# safest scroll saw?



## charvercarver (16 Mar 2013)

Hello, 

I was wondering if anyone could advise me which scroll saw is the easiest/safest/quietest to use preferably with the least vibration. I'll be advising a charity that deals with head trauma on buying a scroll saw with a view to helping attenders to make relatively simple items. 

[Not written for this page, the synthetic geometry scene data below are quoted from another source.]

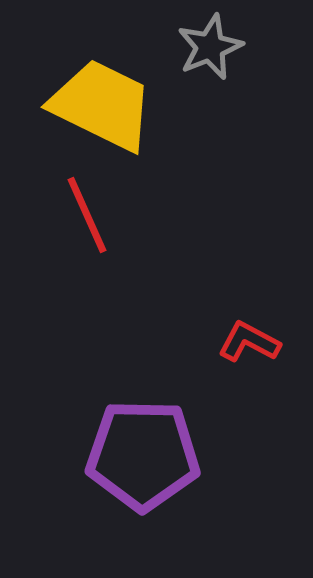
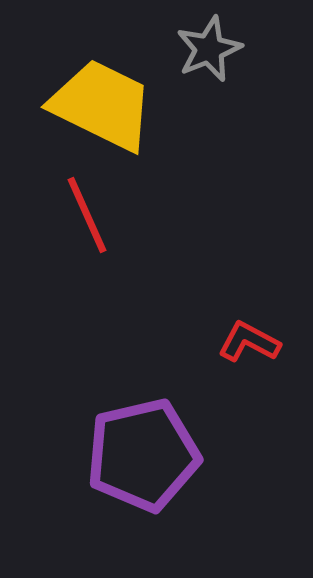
gray star: moved 1 px left, 2 px down
purple pentagon: rotated 14 degrees counterclockwise
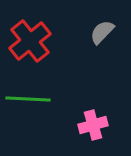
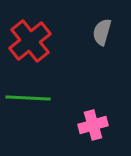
gray semicircle: rotated 28 degrees counterclockwise
green line: moved 1 px up
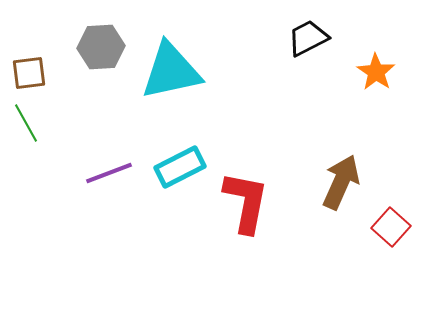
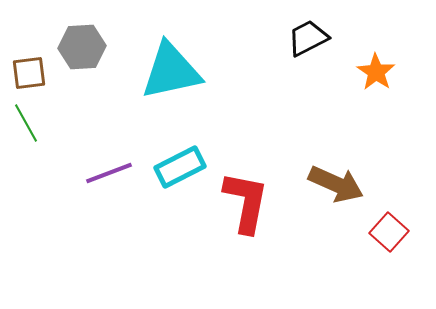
gray hexagon: moved 19 px left
brown arrow: moved 5 px left, 2 px down; rotated 90 degrees clockwise
red square: moved 2 px left, 5 px down
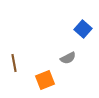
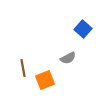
brown line: moved 9 px right, 5 px down
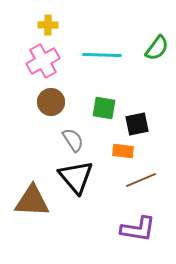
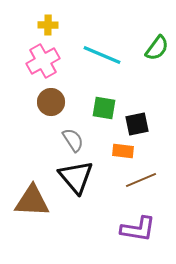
cyan line: rotated 21 degrees clockwise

I use the axminster hengy clone, but it seems quite noisy sometimes. Budget isn't too much of an issue neither is capacity or power (though both would be nice). I'm not sure if/how it applies but wheelchair friendliness would also be good.

Cheers,

Jon


----------



## Chippygeoff (17 Mar 2013)

Hi Jon. I would personally go for a Hegner, the one with variabl;e speed and a cast iron table. The variable speed can be used to cut a variety of timbers from thin plywood for ornaments and fret work to thick hardwood for plaques and name sings etc. The cast iron table will help absorb any vibration if any. It is probably the quietest saw available and certainly the best there is. Blade changing is quick and easy and with proper care will last a lifetime.


----------



## Gill (18 Mar 2013)

I introduced a Spiralux saw to the Edgbaston Headway House day centre for people with head injuries and it was a great success. The men there really loved it because so many of the activities for people with head injuries were geared more towards females. At last, the fellas could do some woodwork! I elected to use a Spiralux because of two reasons. Firstly, it's inexpensive. Secondly, the users are extremely unlikely to do themselves any harm with it because of its electro-magnetic nature. The blade will not cut flesh. Although these types of saws vibrate dreadfully and struggle to cut material of any significant thickness, those considerations are significantly out-weighed by the fact that the operator and his/her family knows that there is no safer way to cut wood. Place yourself in the position of a parent whose son has survived a major car crash only to be handicapped by a debilitating head injury. Your first consideration would be to protect your child. A conventional mechanical fretsaw will harm any operator who sustains a fit or muscular jactitation while using it, but an electro-magnetic saw will not.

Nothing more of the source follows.